Fifty terrified children managed to flee in the chaos and stumbled home on November 22-23. But for hundreds of parents, the reunion never came.
“Some families had all their children taken away,” Sister Mary Barron, superior general of the Sisters of Our Lady of Apostles who run the school, told the BBC, her voice cracking. “They send every child they have because this is the only good school in the area. They have no option.”
Bishop Bulus Dauwa Yohanna of Kontagora, whose diocese owns the school, spoke to OSV News by phone on November 25 with exhaustion etched in every word. “The people are traumatized. They feel helpless and confused. But they are hopeful. They are even encouraging us,” he said, almost incredulous at their resilience while a military search operation combs the vast countryside.
In one home, hope died before any ransom demand arrived. Antony, a father of three little ones in the nursery section, collapsed and died when he learned his entire young family had been stolen, according to Rev. John Hayab, northern chairman of the Christian Association of Nigeria.
“The pain and trauma of the parents are still very fresh,” Rev. Hayab told Arise TV on November 25. “We tried speaking to parents today, and they were scared even to talk.”

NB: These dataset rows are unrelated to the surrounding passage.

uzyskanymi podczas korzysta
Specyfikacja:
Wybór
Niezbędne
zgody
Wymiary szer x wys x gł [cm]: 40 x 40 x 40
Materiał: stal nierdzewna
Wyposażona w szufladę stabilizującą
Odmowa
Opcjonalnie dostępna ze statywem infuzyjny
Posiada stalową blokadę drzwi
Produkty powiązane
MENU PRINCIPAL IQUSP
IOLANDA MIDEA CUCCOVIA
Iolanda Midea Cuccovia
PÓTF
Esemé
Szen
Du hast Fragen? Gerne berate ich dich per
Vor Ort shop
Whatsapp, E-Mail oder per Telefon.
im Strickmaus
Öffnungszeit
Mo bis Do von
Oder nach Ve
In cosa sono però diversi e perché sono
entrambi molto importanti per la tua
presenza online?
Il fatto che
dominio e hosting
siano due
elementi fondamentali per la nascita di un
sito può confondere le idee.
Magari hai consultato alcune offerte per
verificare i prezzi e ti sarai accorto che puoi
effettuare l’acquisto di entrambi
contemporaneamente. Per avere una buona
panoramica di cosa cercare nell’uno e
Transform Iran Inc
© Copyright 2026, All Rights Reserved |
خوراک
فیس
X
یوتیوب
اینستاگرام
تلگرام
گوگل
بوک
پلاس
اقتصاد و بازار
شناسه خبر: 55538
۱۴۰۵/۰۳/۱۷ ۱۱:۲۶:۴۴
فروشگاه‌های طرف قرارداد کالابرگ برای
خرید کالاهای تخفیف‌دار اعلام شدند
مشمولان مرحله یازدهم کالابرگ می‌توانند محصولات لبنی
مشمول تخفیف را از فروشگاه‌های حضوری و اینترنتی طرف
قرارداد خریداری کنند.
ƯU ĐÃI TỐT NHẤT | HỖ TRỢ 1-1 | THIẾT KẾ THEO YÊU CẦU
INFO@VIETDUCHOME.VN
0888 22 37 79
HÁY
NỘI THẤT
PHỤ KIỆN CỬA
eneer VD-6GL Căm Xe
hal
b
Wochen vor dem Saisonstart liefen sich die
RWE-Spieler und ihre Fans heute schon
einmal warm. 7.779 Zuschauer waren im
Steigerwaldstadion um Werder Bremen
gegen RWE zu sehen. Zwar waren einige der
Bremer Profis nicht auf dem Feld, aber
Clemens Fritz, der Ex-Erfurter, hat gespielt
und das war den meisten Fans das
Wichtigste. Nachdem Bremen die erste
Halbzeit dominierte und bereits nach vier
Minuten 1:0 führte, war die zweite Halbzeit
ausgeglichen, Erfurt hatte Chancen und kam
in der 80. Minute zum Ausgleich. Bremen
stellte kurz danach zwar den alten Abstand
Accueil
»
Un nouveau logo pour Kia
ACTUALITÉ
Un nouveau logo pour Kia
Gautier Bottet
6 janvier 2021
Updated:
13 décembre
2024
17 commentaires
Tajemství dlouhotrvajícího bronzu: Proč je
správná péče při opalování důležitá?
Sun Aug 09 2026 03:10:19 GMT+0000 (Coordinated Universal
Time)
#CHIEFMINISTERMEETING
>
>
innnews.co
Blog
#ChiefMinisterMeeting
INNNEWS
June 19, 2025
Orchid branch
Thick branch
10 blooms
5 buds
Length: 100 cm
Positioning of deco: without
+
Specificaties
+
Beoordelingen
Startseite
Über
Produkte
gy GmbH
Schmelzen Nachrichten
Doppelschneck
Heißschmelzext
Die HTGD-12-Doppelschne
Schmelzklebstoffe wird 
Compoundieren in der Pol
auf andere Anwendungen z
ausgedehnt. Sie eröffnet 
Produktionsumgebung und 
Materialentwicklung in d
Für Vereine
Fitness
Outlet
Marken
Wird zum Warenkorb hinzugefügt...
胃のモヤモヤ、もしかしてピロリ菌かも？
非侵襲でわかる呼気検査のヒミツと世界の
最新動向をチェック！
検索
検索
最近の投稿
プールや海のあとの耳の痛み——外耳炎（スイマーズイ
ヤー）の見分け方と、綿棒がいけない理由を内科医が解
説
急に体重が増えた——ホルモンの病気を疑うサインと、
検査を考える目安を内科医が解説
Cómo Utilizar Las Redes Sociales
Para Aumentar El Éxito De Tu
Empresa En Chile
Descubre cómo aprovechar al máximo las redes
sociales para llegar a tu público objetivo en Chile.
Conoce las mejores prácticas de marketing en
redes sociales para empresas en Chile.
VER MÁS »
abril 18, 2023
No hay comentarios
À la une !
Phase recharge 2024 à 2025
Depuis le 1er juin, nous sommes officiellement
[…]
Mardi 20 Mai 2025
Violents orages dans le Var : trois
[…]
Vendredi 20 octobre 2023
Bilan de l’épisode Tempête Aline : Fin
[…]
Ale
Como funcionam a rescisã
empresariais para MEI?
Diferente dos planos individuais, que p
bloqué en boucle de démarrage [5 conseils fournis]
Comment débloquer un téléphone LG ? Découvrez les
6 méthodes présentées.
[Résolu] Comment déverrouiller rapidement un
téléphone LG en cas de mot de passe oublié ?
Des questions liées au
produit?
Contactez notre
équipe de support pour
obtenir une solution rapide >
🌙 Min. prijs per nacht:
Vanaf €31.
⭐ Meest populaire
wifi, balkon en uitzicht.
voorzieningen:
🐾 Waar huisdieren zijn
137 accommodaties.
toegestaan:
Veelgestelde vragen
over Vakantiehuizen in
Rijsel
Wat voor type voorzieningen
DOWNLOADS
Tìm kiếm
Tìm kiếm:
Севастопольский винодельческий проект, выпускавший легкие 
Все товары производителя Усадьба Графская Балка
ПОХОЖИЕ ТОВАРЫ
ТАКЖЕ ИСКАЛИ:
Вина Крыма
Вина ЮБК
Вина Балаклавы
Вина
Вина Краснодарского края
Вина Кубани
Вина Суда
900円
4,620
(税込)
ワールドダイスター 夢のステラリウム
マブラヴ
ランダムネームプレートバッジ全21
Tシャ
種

Resident Joseph Godfery Gyawo described a community frozen in anguish. “Most parents are traumatized. The whole community is devastated. You can imagine five-year-olds in the hands of these people,” he told OSV News.
During his Sunday Angelus on November 23, Pope Leo XIV lifted his voice for Nigeria’s children and teachers, saying he was “deeply saddened” by the mass abduction in Africa’s most populous nation.
Yet Nigeria is not alone in its grief. In Cameroon, the Church is drawing a defiant line in the sand.
On November 15, Father John Berinyuy Tatah was seized by armed men claiming to be separatist fighters in the English-speaking northwest. Three days later, four priests and a layman who went to negotiate his release were themselves kidnapped, only to be freed four days after. Father Berinyuy remains captive.
Archbishop Andrew Nkea Fuanya of Bamenda issued a blistering ultimatum: the Church will pay no ransom and set November 26 as the deadline for the priest’s unconditional release. If it passes, every Catholic school, parish, and mission in the Ndop region will shut its doors and all priests will withdraw.
And if Father Berinyuy is still missing by November 28, the archbishop declared he will lead every priest, religious, and lay faithful in the archdiocese on a march straight to the place the priest is believed held. “We will either bring him back home or remain there until he is released,” he vowed.
Leading Cameroonian priest Father Humphrey Tatah Mbuy condemned the abduction in searing terms: “You cannot say you are fighting for people and at the same time torture and kill them. It makes no sense.”
From the silent dormitories of Papiri to the tense parishes of Ndop, two nations and countless Catholic families wait, pray, and refuse to look away, clinging to the fragile belief that their children and shepherds will come home.